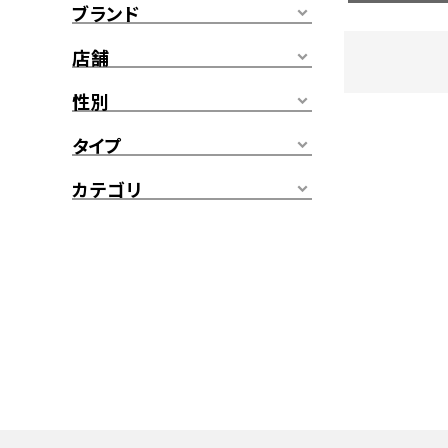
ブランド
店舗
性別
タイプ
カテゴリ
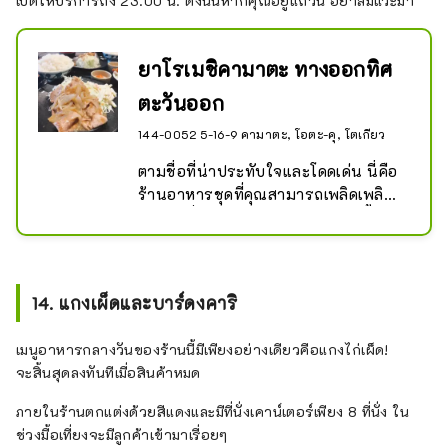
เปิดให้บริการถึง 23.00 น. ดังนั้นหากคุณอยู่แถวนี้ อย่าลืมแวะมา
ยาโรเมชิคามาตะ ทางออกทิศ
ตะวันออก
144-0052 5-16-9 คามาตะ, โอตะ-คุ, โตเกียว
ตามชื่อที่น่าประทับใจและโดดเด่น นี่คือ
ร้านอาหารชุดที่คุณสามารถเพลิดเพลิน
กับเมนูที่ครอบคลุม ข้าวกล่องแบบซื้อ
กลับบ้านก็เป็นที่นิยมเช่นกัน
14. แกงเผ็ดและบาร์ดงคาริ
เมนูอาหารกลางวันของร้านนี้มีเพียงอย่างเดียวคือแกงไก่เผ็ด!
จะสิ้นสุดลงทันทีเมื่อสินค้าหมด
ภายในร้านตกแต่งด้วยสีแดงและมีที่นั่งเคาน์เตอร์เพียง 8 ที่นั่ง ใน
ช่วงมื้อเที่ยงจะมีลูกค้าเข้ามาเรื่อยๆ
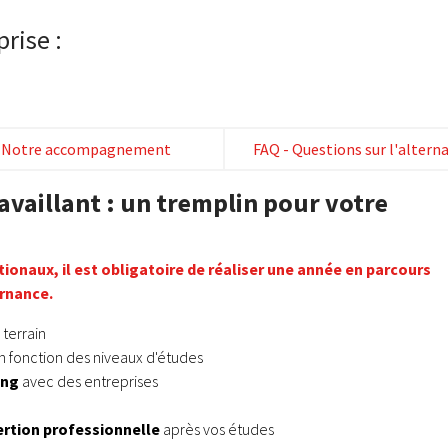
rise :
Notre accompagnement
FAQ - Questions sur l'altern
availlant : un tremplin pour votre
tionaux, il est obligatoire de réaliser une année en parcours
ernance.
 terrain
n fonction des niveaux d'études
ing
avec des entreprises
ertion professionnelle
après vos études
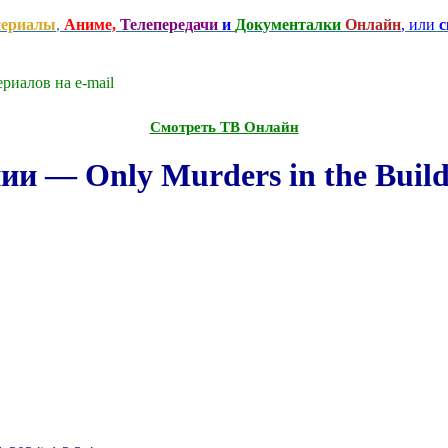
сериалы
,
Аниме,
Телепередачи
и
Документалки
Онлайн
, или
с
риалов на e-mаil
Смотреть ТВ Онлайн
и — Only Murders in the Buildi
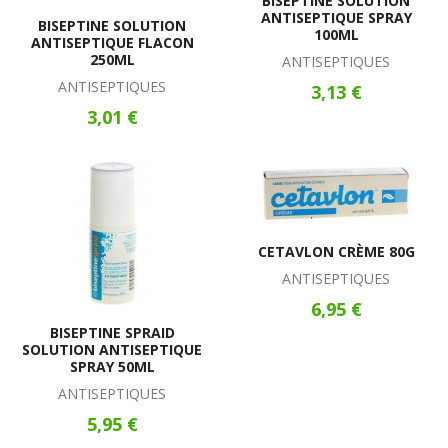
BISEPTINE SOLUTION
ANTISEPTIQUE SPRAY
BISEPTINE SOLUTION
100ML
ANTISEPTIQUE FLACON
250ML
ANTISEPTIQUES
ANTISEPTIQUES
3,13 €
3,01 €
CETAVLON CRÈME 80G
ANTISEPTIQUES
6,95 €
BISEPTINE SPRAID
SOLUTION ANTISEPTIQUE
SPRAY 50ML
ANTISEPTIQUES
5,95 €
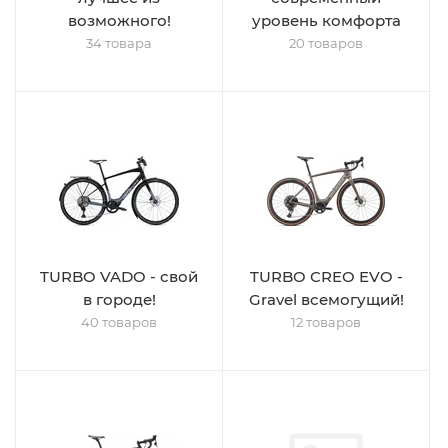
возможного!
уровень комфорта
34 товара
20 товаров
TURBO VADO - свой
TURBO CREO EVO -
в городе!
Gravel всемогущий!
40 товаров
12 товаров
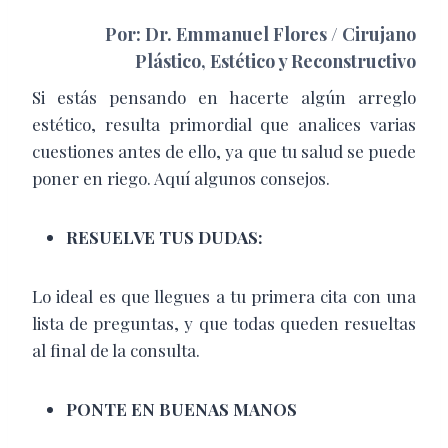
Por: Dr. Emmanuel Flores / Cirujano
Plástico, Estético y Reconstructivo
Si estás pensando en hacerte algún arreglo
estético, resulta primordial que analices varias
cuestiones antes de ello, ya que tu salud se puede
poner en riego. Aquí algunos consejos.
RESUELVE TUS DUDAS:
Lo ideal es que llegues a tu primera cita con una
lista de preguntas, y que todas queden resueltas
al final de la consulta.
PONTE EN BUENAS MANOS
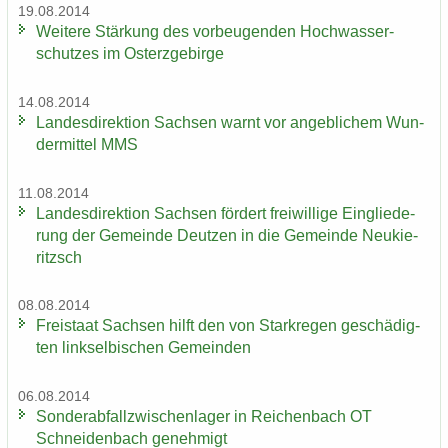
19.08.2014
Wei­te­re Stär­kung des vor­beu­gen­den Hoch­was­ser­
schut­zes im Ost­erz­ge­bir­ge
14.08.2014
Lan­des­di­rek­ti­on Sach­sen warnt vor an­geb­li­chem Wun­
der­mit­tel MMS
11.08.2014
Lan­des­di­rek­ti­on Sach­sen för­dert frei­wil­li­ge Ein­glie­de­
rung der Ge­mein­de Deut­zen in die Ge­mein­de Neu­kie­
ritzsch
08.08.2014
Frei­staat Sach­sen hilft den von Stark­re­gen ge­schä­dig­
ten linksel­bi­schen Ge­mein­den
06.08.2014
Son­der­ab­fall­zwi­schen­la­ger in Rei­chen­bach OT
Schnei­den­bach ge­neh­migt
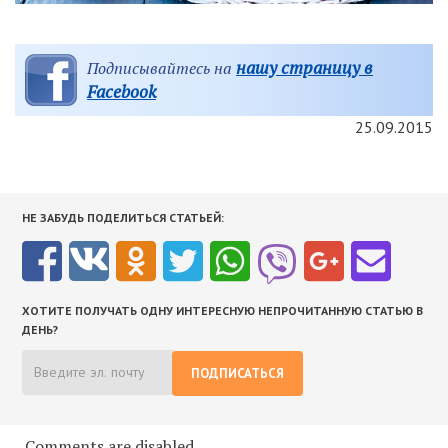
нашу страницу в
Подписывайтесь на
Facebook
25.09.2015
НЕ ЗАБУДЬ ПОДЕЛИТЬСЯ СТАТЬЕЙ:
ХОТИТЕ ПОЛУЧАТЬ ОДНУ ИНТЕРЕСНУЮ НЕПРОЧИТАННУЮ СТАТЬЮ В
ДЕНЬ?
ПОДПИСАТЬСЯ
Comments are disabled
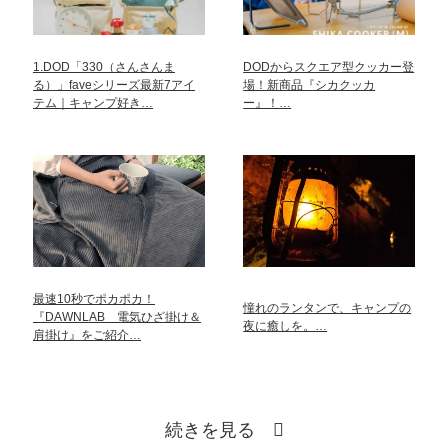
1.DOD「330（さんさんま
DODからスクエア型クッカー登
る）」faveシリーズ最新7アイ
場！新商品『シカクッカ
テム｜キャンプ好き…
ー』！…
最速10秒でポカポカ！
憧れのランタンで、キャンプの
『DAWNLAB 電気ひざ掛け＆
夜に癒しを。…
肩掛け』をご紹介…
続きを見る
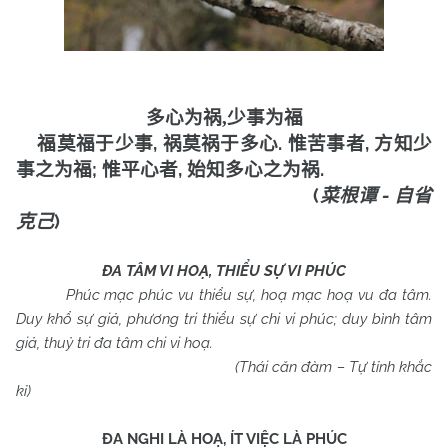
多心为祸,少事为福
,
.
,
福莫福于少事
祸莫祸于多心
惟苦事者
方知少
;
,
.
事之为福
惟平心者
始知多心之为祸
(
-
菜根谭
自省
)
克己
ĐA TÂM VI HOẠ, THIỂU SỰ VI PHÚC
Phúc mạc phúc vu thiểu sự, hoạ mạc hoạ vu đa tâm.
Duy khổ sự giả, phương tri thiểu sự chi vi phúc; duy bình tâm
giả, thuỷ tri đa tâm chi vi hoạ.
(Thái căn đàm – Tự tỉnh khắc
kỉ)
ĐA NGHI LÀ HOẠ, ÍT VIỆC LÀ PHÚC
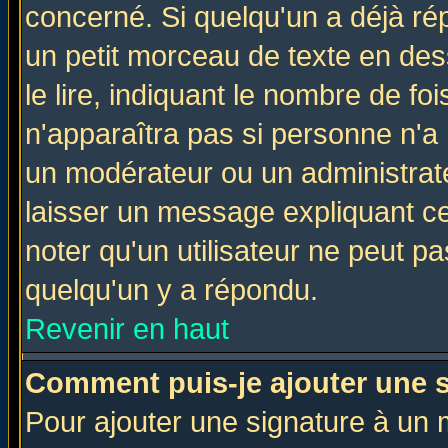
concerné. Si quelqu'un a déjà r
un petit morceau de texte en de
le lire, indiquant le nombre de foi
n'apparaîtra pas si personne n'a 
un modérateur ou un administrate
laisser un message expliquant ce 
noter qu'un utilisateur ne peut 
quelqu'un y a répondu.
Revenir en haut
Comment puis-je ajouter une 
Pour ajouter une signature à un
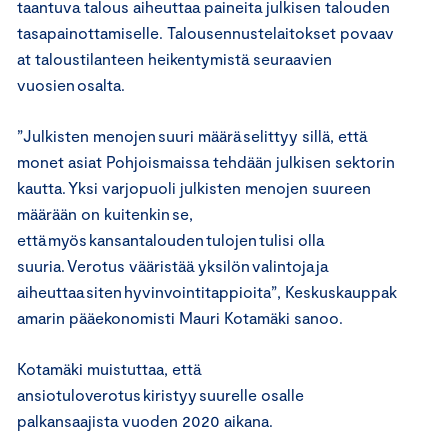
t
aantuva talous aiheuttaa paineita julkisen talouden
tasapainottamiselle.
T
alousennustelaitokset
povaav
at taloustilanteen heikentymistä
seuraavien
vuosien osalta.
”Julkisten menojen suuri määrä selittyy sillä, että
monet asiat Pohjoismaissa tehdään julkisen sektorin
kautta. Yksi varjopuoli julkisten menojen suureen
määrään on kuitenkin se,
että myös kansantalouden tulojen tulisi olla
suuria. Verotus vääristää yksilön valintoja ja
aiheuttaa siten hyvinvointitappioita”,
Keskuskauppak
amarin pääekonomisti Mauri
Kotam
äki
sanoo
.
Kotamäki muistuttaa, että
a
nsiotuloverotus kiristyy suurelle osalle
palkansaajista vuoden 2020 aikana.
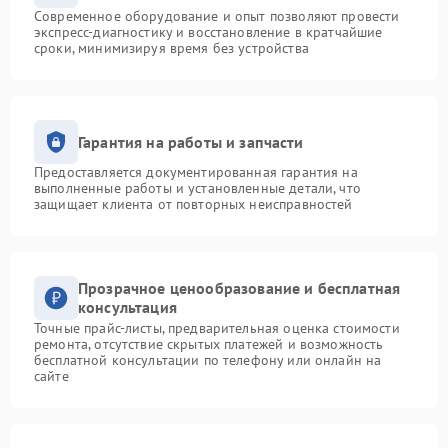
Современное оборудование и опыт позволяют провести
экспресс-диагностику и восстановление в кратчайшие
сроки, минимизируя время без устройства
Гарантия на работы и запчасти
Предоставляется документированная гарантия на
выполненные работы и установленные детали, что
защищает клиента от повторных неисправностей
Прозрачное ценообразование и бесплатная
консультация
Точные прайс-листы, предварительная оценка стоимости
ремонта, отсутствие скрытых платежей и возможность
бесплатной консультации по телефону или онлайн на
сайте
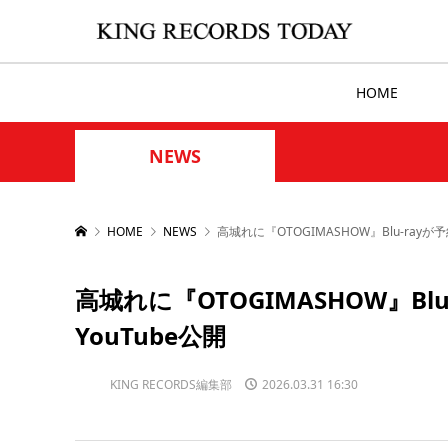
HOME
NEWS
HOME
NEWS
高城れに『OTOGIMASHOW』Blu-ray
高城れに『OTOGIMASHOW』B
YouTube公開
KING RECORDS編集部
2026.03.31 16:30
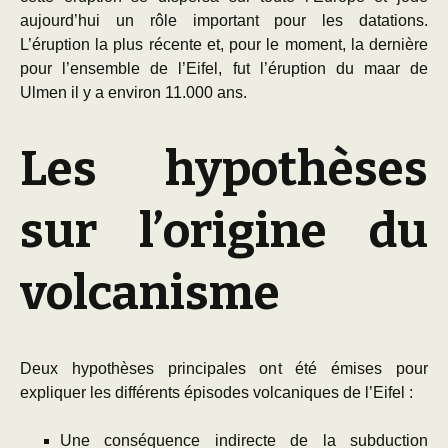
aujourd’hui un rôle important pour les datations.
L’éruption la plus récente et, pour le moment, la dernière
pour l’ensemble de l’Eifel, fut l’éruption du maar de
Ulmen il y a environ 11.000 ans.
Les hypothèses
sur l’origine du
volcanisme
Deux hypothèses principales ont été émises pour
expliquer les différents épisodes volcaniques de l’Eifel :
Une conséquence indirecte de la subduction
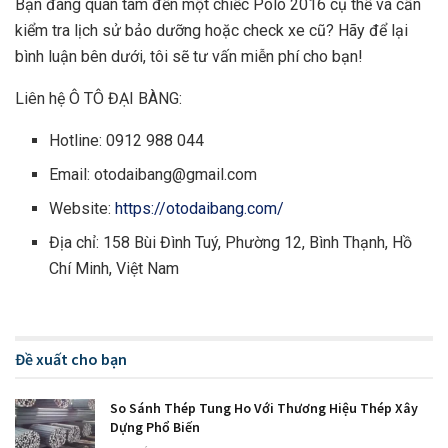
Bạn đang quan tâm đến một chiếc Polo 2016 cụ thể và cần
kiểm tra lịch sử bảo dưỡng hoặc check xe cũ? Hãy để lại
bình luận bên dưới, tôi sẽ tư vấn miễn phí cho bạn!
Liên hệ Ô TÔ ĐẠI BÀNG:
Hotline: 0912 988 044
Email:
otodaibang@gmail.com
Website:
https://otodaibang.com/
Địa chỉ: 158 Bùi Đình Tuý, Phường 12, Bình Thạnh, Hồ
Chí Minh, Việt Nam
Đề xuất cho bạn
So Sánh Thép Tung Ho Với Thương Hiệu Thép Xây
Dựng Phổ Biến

§ **TASK REQUIREMENTS**
Extract, from the listing above, every line where the string "éruption" occurs.

§ **RESPONSE BELOW**
L’éruption la plus récente et, pour le moment, la dernière
pour l’ensemble de l’Eifel, fut l’éruption du maar de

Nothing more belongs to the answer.